What should come back is the data below, word for word, minus any picture.

Records contained in a dataset:

'''

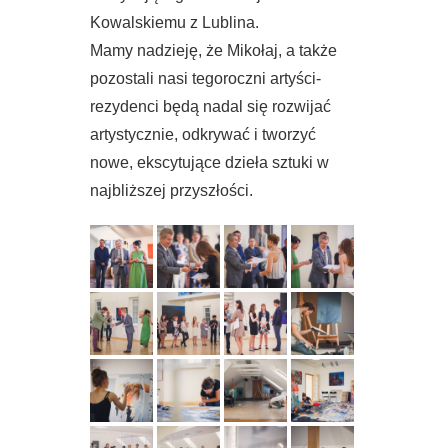
Kowalskiemu z Lublina.
Mamy nadzieję, że Mikołaj, a także
pozostali nasi tegoroczni artyści-
rezydenci będą nadal się rozwijać
artystycznie, odkrywać i tworzyć
nowe, ekscytujące dzieła sztuki w
najbliższej przyszłości.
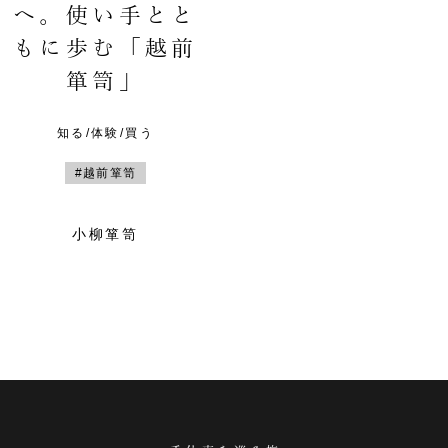
へ。使い手とと
もに歩む「越前
箪笥」
知る/体験/買う
#越前箪笥
小柳箪笥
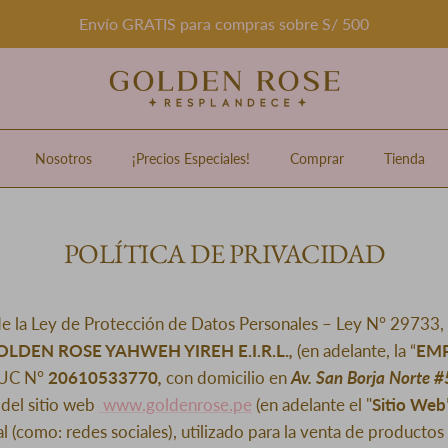
Envío GRATIS para compras sobre S/ 500
Nosotros
¡Precios Especiales!
Comprar
Tienda
POLÍTICA DE PRIVACIDAD
e la Ley de Protección de Datos Personales – Ley N° 29733, r
OLDEN ROSE YAHWEH YIREH E.I.R.L.
,
(en adelante, la “
EM
RUC N°
20610533770
,
con domicilio en
Av. San Borja Norte #
 del sitio web
www.goldenrose.pe
(en adelante el "
Sitio Web
l (como: redes sociales), utilizado para la venta de productos 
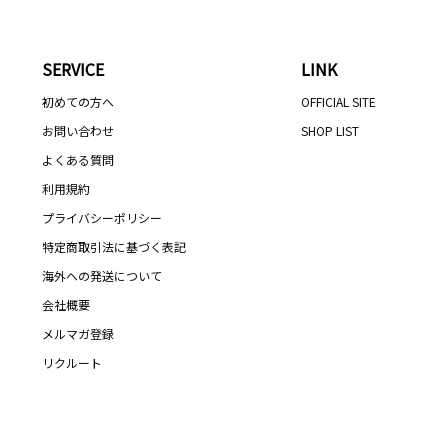
SERVICE
LINK
初めての方へ
OFFICIAL SITE
お問い合わせ
SHOP LIST
よくある質問
利用規約
プライバシーポリシー
特定商取引法に基づく表記
海外への発送について
会社概要
メルマガ登録
リクルート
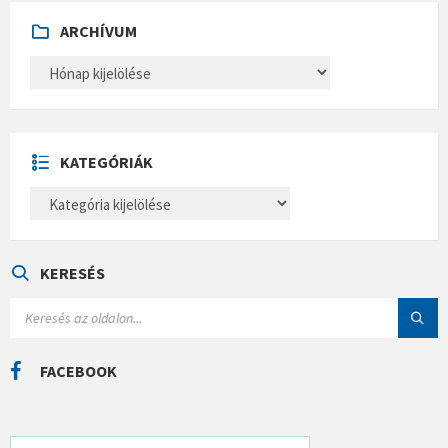
ARCHÍVUM
A
R
C
H
Í
V
U
KATEGÓRIÁK
M
K
A
T
E
G
Ó
KERESÉS
R
I
S
Á
E
K
A
R
C
FACEBOOK
H
:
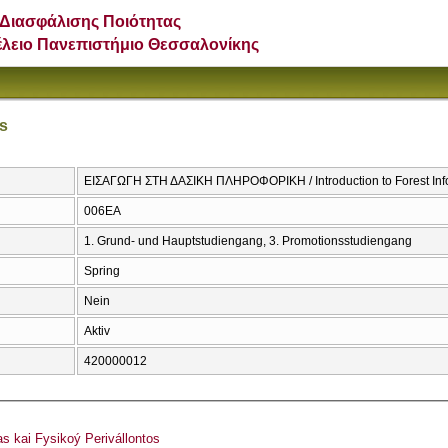
Διασφάλισης Ποιότητας
έλειο Πανεπιστήμιο Θεσσαλονίκης
cs
ΕΙΣΑΓΩΓΗ ΣΤΗ ΔΑΣΙΚΗ ΠΛΗΡΟΦΟΡΙΚΗ / Introduction to Forest Inf
006ΕΑ
1. Grund- und Hauptstudiengang, 3. Promotionsstudiengang
Spring
Nein
Aktiv
420000012
 kai Fysikoý Perivállontos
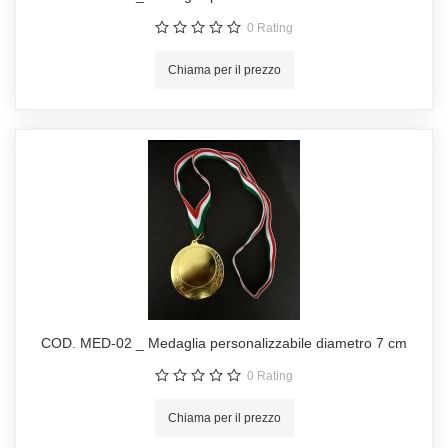
0
Rating
Chiama per il prezzo
COD. MED-02 _ Medaglia personalizzabile diametro 7 cm
0
Rating
Chiama per il prezzo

'''

WRITTEN RESPONSE:
Kowalskiemu z Lublina.
Mamy nadzieję, że Mikołaj, a także
pozostali nasi tegoroczni artyści-
rezydenci będą nadal się rozwijać
artystycznie, odkrywać i tworzyć
nowe, ekscytujące dzieła sztuki w
najbliższej przyszłości.
へ。使い手とと
もに歩む「越前
箪笥」
知る/体験/買う
#越前箪笥
小柳箪笥
Envío GRATIS para compras sobre S/ 500
Nosotros
¡Precios Especiales!
Comprar
Tienda
POLÍTICA DE PRIVACIDAD
e la Ley de Protección de Datos Personales – Ley N° 29733, r
OLDEN ROSE YAHWEH YIREH E.I.R.L.
,
(en adelante, la “
EM
RUC N°
20610533770
,
con domicilio en
Av. San Borja Norte #
 del sitio web
www.goldenrose.pe
(en adelante el "
Sitio Web
l (como: redes sociales), utilizado para la venta de productos 
SERVICE
LINK
初めての方へ
OFFICIAL SITE
お問い合わせ
SHOP LIST
よくある質問
利用規約
プライバシーポリシー
特定商取引法に基づく表記
海外への発送について
会社概要
メルマガ登録
リクルート
ARCHÍVUM
A
R
C
H
Í
V
U
KATEGÓRIÁK
M
K
A
T
E
G
Ó
KERESÉS
R
I
S
Á
E
K
A
R
C
FACEBOOK
H
:
Διασφάλισης Ποιότητας
έλειο Πανεπιστήμιο Θεσσαλονίκης
cs
ΕΙΣΑΓΩΓΗ ΣΤΗ ΔΑΣΙΚΗ ΠΛΗΡΟΦΟΡΙΚΗ / Introduction to Forest Inf
006ΕΑ
1. Grund- und Hauptstudiengang, 3. Promotionsstudiengang
Spring
Nein
Aktiv
420000012
 kai Fysikoý Perivállontos
0
Rating
Chiama per il prezzo
COD. MED-02 _ Medaglia personalizzabile diametro 7 cm
0
Rating
Chiama per il prezzo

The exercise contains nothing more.